On view from September 16–November 28, 2020, Scotiabank Photography Award: Stephen Waddell celebrates the career of Vancouver-based artist, Stephen Waddell, winner of the 2019 Scotiabank Photography Award. Spanning two decades, the Main Gallery exhibition showcases Waddell’s colour street compositions of workers and pedestrians, more recent black-and-white photographs of caves and grottos, and never-before-exhibited prints. Many of Waddell’s images feature solitary individuals absorbed in their thoughts and daily activities—working, walking on the streets, playing in parks, or visiting museums and historical monuments. While Waddell captures everyday moments in public spaces like a street photographer, the artist’s careful attention to scale and light and his painterly sensibility result in works that appear to have been deliberately staged. On the Salah J. Bachir New Media Wall, Waddell revisits his initial experiments with Super-8 film and Polaroid photography from the late 1990s in a newly-created silent video installation. Scotiabank Photography Award: Stephen Waddell is curated by Gaëlle Morel, presented by Scotiabank and organized by the Ryerson Image Centre. It is a primary exhibition of the Scotiabank CONTACT Photography Festival. 

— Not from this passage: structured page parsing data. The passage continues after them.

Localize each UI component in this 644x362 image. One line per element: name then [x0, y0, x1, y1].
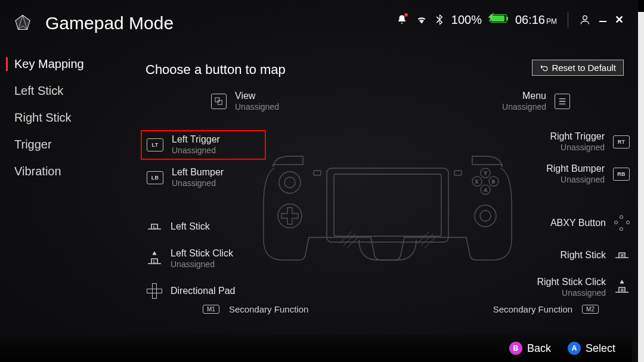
svg-line-29 [421, 234, 433, 246]
rt-icon: RT [613, 135, 630, 148]
svg-rect-24 [454, 171, 462, 175]
svg-rect-3 [218, 100, 222, 104]
svg-text:B: B [492, 180, 495, 184]
sidebar-item-trigger[interactable]: Trigger [6, 137, 125, 153]
svg-point-11 [284, 177, 295, 188]
map-right-stick-click[interactable]: Right Stick ClickUnassigned R [493, 276, 630, 299]
svg-line-26 [343, 234, 355, 246]
wifi-icon[interactable] [416, 15, 428, 24]
app-logo-icon [12, 13, 33, 34]
abxy-icon [614, 215, 630, 231]
map-m1-secondary[interactable]: M1 Secondary Function [203, 304, 308, 314]
notification-bell-icon[interactable] [397, 14, 407, 25]
section-heading: Choose a button to map [145, 62, 286, 78]
right-stick-icon: R [614, 247, 630, 263]
clock-time: 06:16PM [515, 13, 557, 27]
svg-point-22 [480, 211, 491, 221]
app-header: Gamepad Mode 100% ⚡ 06:16PM ✕ [12, 10, 626, 37]
a-button-icon: A [568, 342, 581, 355]
profile-icon[interactable] [579, 14, 591, 26]
svg-text:L: L [153, 225, 156, 229]
sidebar-item-right-stick[interactable]: Right Stick [6, 110, 125, 126]
svg-text:X: X [475, 180, 478, 184]
map-m2-secondary[interactable]: Secondary Function M2 [493, 304, 599, 314]
map-menu[interactable]: MenuUnassigned [493, 89, 570, 113]
svg-rect-23 [314, 171, 321, 175]
menu-icon [555, 94, 570, 109]
sidebar-item-vibration[interactable]: Vibration [6, 163, 125, 180]
lt-icon: LT [147, 138, 163, 151]
svg-marker-0 [16, 16, 30, 30]
right-stick-click-icon: R [614, 280, 630, 295]
svg-text:R: R [621, 253, 624, 258]
svg-rect-9 [334, 174, 441, 236]
header-divider [568, 12, 568, 27]
battery-percentage: 100% [451, 13, 482, 27]
svg-point-21 [475, 205, 496, 227]
page-title: Gamepad Mode [45, 13, 174, 33]
map-left-stick-click[interactable]: L Left Stick ClickUnassigned [147, 247, 266, 271]
battery-icon [490, 14, 507, 23]
map-right-bumper[interactable]: Right BumperUnassigned RB [493, 162, 630, 186]
rb-icon: RB [613, 168, 630, 181]
map-directional-pad[interactable]: Directional Pad [147, 279, 266, 303]
svg-rect-8 [327, 168, 448, 242]
map-view[interactable]: ViewUnassigned [211, 89, 266, 113]
map-left-stick[interactable]: L Left Stick [147, 215, 266, 239]
map-right-stick[interactable]: Right Stick R [493, 243, 630, 267]
svg-rect-2 [215, 98, 219, 102]
left-stick-click-icon: L [147, 251, 162, 267]
gamepad-diagram: Y A X B [262, 154, 513, 266]
status-bar: 100% ⚡ 06:16PM ✕ [397, 12, 624, 27]
map-right-trigger[interactable]: Right TriggerUnassigned RT [493, 130, 630, 154]
footer-back-button[interactable]: B Back [509, 342, 551, 355]
sidebar-item-left-stick[interactable]: Left Stick [6, 83, 125, 99]
app-close-button[interactable]: ✕ [615, 13, 624, 26]
svg-text:L: L [153, 259, 156, 264]
footer-bar: B Back A Select [0, 335, 632, 362]
m1-icon: M1 [203, 305, 219, 314]
reset-icon [540, 64, 548, 72]
map-abxy-button[interactable]: ABXY Button [493, 211, 630, 235]
mapping-right-column: MenuUnassigned Right TriggerUnassigned R… [493, 89, 630, 308]
svg-text:A: A [484, 188, 487, 192]
m2-icon: M2 [582, 305, 599, 314]
app-window: Gamepad Mode 100% ⚡ 06:16PM ✕ [0, 0, 638, 362]
reset-to-default-button[interactable]: Reset to Default [532, 60, 624, 76]
settings-sidebar: Key Mapping Left Stick Right Stick Trigg… [6, 56, 125, 180]
app-minimize-button[interactable] [599, 17, 606, 22]
dpad-icon [147, 283, 162, 299]
map-left-bumper[interactable]: LB Left BumperUnassigned [147, 166, 266, 190]
footer-select-button[interactable]: A Select [568, 342, 615, 355]
b-button-icon: B [509, 342, 522, 355]
mapping-left-column: ViewUnassigned LT Left TriggerUnassigned… [147, 89, 266, 311]
svg-point-10 [279, 172, 301, 193]
map-left-trigger[interactable]: LT Left TriggerUnassigned [141, 130, 266, 160]
svg-text:R: R [621, 288, 624, 292]
svg-text:Y: Y [484, 171, 487, 175]
left-stick-icon: L [147, 219, 162, 234]
bluetooth-icon[interactable] [436, 14, 443, 25]
view-icon [211, 94, 227, 109]
sidebar-item-key-mapping[interactable]: Key Mapping [6, 56, 125, 72]
window-scrollbar-track[interactable] [638, 0, 644, 362]
lb-icon: LB [147, 171, 163, 184]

The University Gallery will feature Horse Day, a two-channel video by Algerian/French artist Mohamed Bourouissa. Horse Day is the culmination of an eight-month collaboration between Bourouissa and young Black horsemen belonging to a non-profit equestrian society in Strawberry Mansion, an impoverished Philadelphia neighbourhood. Centring the narrative on the group’s preparation and presentation of a celebratory riding competition and pageant, Bourouissa’s video examines the visual stereotypes and misrepresentations associated with “cowboy culture” in the United States.

Ethan Murphy explores the relationship between photography and loss in Front & Back, on view in the Student Gallery through October 17, 2020. While searching in the basement of his childhood home for objects belonging to his father, the artist found deteriorating 4x6 inch colour prints that were wet and adhered together in layers. While most of the images were destroyed, abstract fragments revealed glimpses of a deceased loved one. In his photographs and video, Murphy washes and detaches the prints in an act of recovery that transforms the decaying family pictures into precious objects. 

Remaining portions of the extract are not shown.